* INSTRUCTIONS FOR THE TASK: Which lines in the records below mention the word "will"? Copy each one out.

* DATASET EXCERPTS:

******

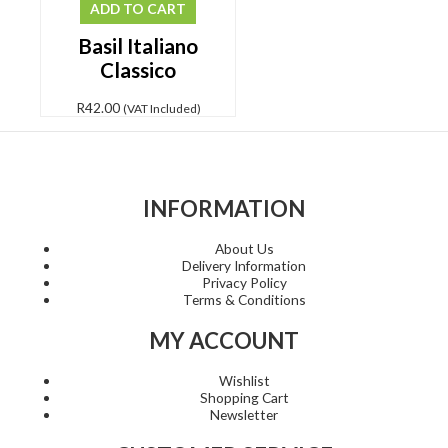
ADD TO CART
Basil Italiano
Classico
R
42.00
(VAT Included)
INFORMATION
About Us
Delivery Information
Privacy Policy
Terms & Conditions
MY ACCOUNT
Wishlist
Shopping Cart
Newsletter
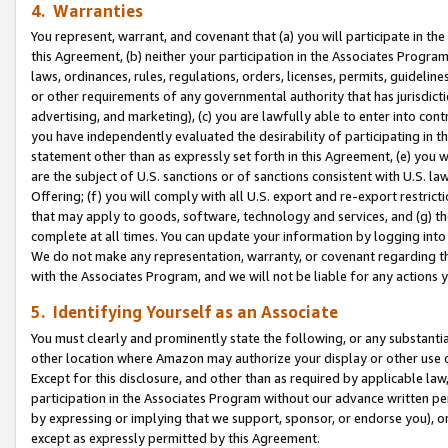
4. Warranties
You represent, warrant, and covenant that (a) you will participate in t
this Agreement, (b) neither your participation in the Associates Program
laws, ordinances, rules, regulations, orders, licenses, permits, guidelin
or other requirements of any governmental authority that has jurisdicti
advertising, and marketing), (c) you are lawfully able to enter into cont
you have independently evaluated the desirability of participating in t
statement other than as expressly set forth in this Agreement, (e) you w
are the subject of U.S. sanctions or of sanctions consistent with U.S.
Offering; (f) you will comply with all U.S. export and re-export restric
that may apply to goods, software, technology and services, and (g) th
complete at all times. You can update your information by logging into 
We do not make any representation, warranty, or covenant regarding th
with the Associates Program, and we will not be liable for any actions
5. Identifying Yourself as an Associate
You must clearly and prominently state the following, or any substanti
other location where Amazon may authorize your display or other use 
Except for this disclosure, and other than as required by applicable la
participation in the Associates Program without our advance written per
by expressing or implying that we support, sponsor, or endorse you), or
except as expressly permitted by this Agreement.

******

* YOUR RESPONSE:
You represent, warrant, and covenant that (a) you will participate in t
Offering; (f) you will comply with all U.S. export and re-export restric
with the Associates Program, and we will not be liable for any actions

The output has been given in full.